Amid uncertainties, these phrases should be our encouragement.
But somehow, the way I see reality blurs the eyes that see through faith. I look into my lack, my frailty, my singleness, my unrealized dreams – all these make me doubt all those encouragements I receive.
Why is that so? Why do I tend to believe what I see more than what the Word of God tells me?
1.Frustrations – saw myself dreamt and believed but somehow failed.
2.Oppositions – some people are difficult to please and are generally bent towards one’s destruction. Some are like that to me – or at least that’s how I felt.
3.Opinions – I am boxed-up into others’ opinions about me and I have somehow accepted and lived by it over time.
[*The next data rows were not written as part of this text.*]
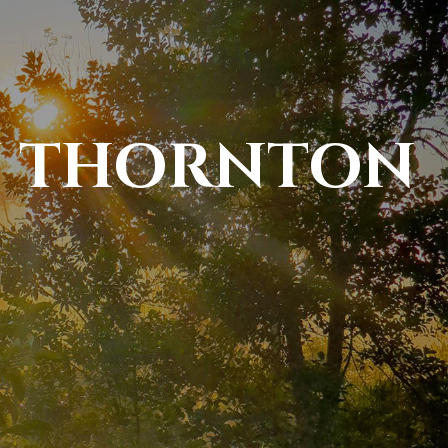
N THORNTON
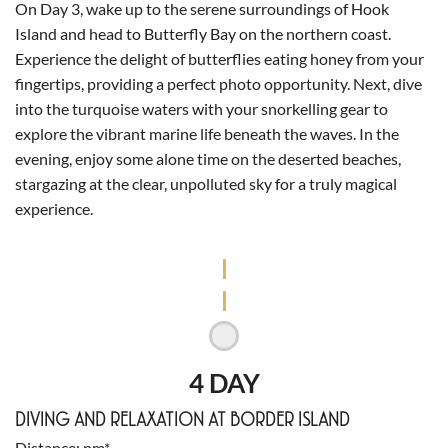
On Day 3, wake up to the serene surroundings of Hook
Island and head to Butterfly Bay on the northern coast.
Experience the delight of butterflies eating honey from your
fingertips, providing a perfect photo opportunity. Next, dive
into the turquoise waters with your snorkelling gear to
explore the vibrant marine life beneath the waves. In the
evening, enjoy some alone time on the deserted beaches,
stargazing at the clear, unpolluted sky for a truly magical
experience.
4 DAY
DIVING AND RELAXATION AT BORDER ISLAND
Distance
nm*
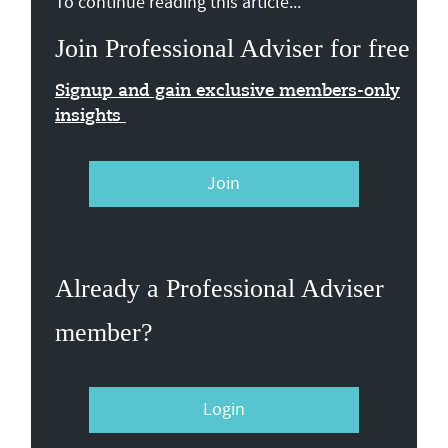
To continue reading this article...
Join Professional Adviser for free
Signup and gain exclusive members-only
insights
Join
Already a Professional Adviser
member?
Login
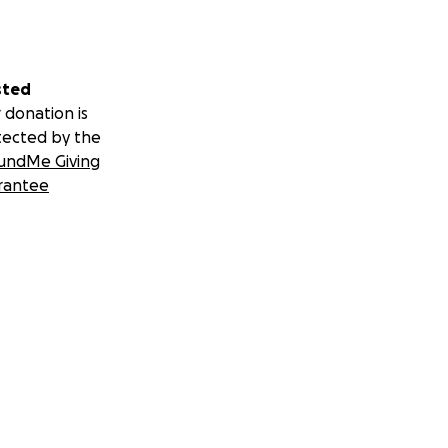
sted
 donation is
tected by the
undMe Giving
rantee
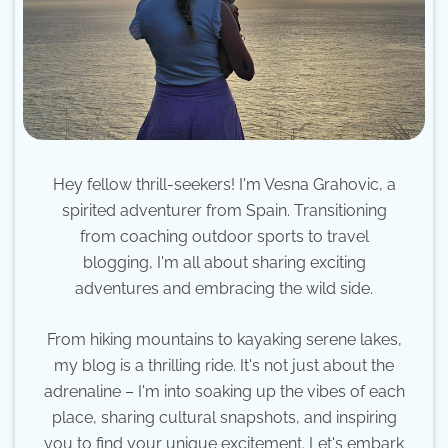
Hey fellow thrill-seekers! I'm Vesna Grahovic, a
spirited adventurer from Spain. Transitioning
from coaching outdoor sports to travel
blogging, I'm all about sharing exciting
adventures and embracing the wild side.
From hiking mountains to kayaking serene lakes,
my blog is a thrilling ride. It's not just about the
adrenaline – I'm into soaking up the vibes of each
place, sharing cultural snapshots, and inspiring
you to find your unique excitement. Let's embark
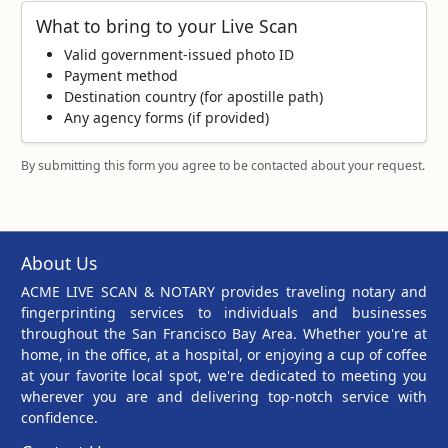
What to bring to your Live Scan
Valid government‑issued photo ID
Payment method
Destination country (for apostille path)
Any agency forms (if provided)
By submitting this form you agree to be contacted about your request.
About Us
ACME LIVE SCAN & NOTARY provides traveling notary and
fingerprinting services to individuals and businesses
throughout the San Francisco Bay Area. Whether you're at
home, in the office, at a hospital, or enjoying a cup of coffee
at your favorite local spot, we're dedicated to meeting you
wherever you are and delivering top-notch service with
confidence.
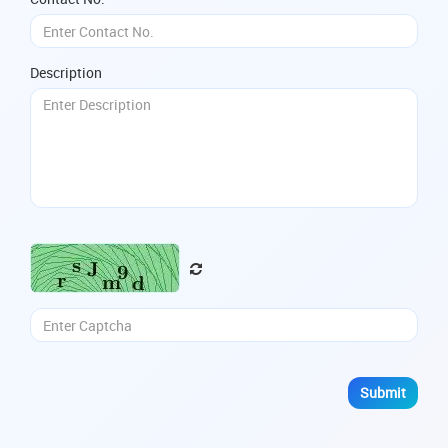
Description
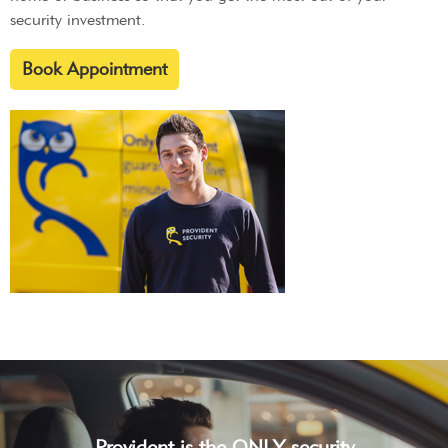
security investment.
Book Appointment
Provident is the ONLY security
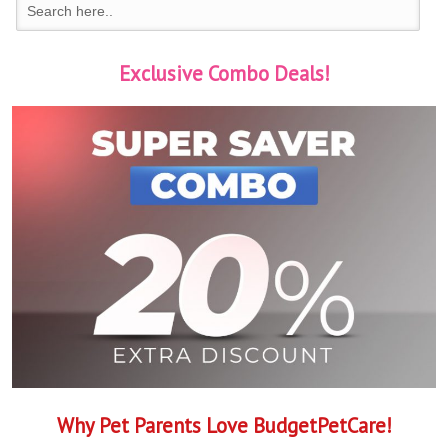
Exclusive Combo Deals!
Why Pet Parents Love BudgetPetCare!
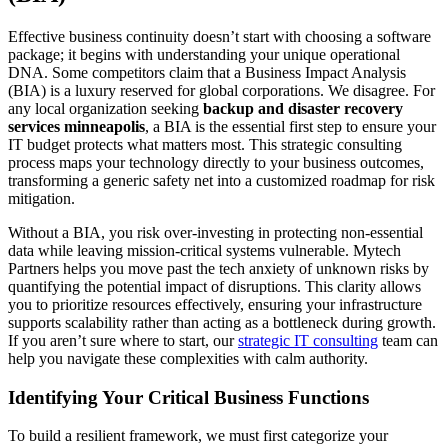
Effective business continuity doesn’t start with choosing a software
package; it begins with understanding your unique operational
DNA. Some competitors claim that a Business Impact Analysis
(BIA) is a luxury reserved for global corporations. We disagree. For
any local organization seeking
backup and disaster recovery
services minneapolis
, a BIA is the essential first step to ensure your
IT budget protects what matters most. This strategic consulting
process maps your technology directly to your business outcomes,
transforming a generic safety net into a customized roadmap for risk
mitigation.
Without a BIA, you risk over-investing in protecting non-essential
data while leaving mission-critical systems vulnerable. Mytech
Partners helps you move past the tech anxiety of unknown risks by
quantifying the potential impact of disruptions. This clarity allows
you to prioritize resources effectively, ensuring your infrastructure
supports scalability rather than acting as a bottleneck during growth.
If you aren’t sure where to start, our
strategic IT consulting
team can
help you navigate these complexities with calm authority.
Identifying Your Critical Business Functions
To build a resilient framework, we must first categorize your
I see myself conforming.
These three things boost much of my insecurities and doubt in myself – causing my inability to move forward and live to the fullest of how God created me to be. I felt so hurt and helpless without realizing that it was me who was inflicting hurt.
I have come to a point that I just want silence and to see nothing. I turn off the lights and sleep-off. But every time I wake, I hear and see the same. It makes me mad and it doesn’t feel good. I only see defeat. I was so desperate that I shut-off everything and isolated myself.
So thankful that that situation has made me more desperate for the voice of God that I dig in more into the Word of Truth, longing for His Voice to speak into my heart and receive affirmation.
True to His Word, ‘Call to me and I will answer you and tell you great and unsearchable things you do not know.’ (Jeremiah 33:3). He answered and strengthened my fainted heart. My hope and faith renewed by His amazing love. Also, He sent friends who reached out and gave words of encouragement. They refreshed my soul. Oh God, bless them – mightily!
I have learned that FELLOWSHIP is very much important in venturing into the unknown future.
1.FELLOWSHIP with God
Overcoming doubts and insecurities is impossible without the Holy Spirit. We would not understand what is in God’s heart without His revelation. No matter how much affirmation God gave to us through His Word, we would still not understand unless the Holy Spirit reveals it to us.
2.FELLOWSHIP with oneself
We are listening and accepting too much of what other people say about us to the point that we accept them as truth and live as one. We, however, should connect to ourselves rather than listen to the opinions of others. Know your needs, know your capabilities – the gifts and the skills God has entrusted to you for the purpose of your calling. These things, people cannot dispute. Why? Because it comes from God and going against you is going against God.
3.FELLOWSHIP with other people.
We need each other and we compensate for one another. We become frustrated because we do not connect to the right people who are gifted to the things we are frustrated about.
Living in fellowship with God, myself, and others changed my “uncertainties” to “awesome wonder and anticipation”. I have become more optimistic about what is to come – though I still do not know what lies ahead. Truly in every battle, He is the one who fights for me. When it seems that people overlook my efforts and good intentions, I know that God sees my heart and I need not any appreciation from men. And the moment when I feel alone, I remember that God is always with me and that He never leaves. I have learned in a much deeper sense about the presence of God and being in the midst of it.
To me now, there are no more uncertainties but awesome wonder and anticipation.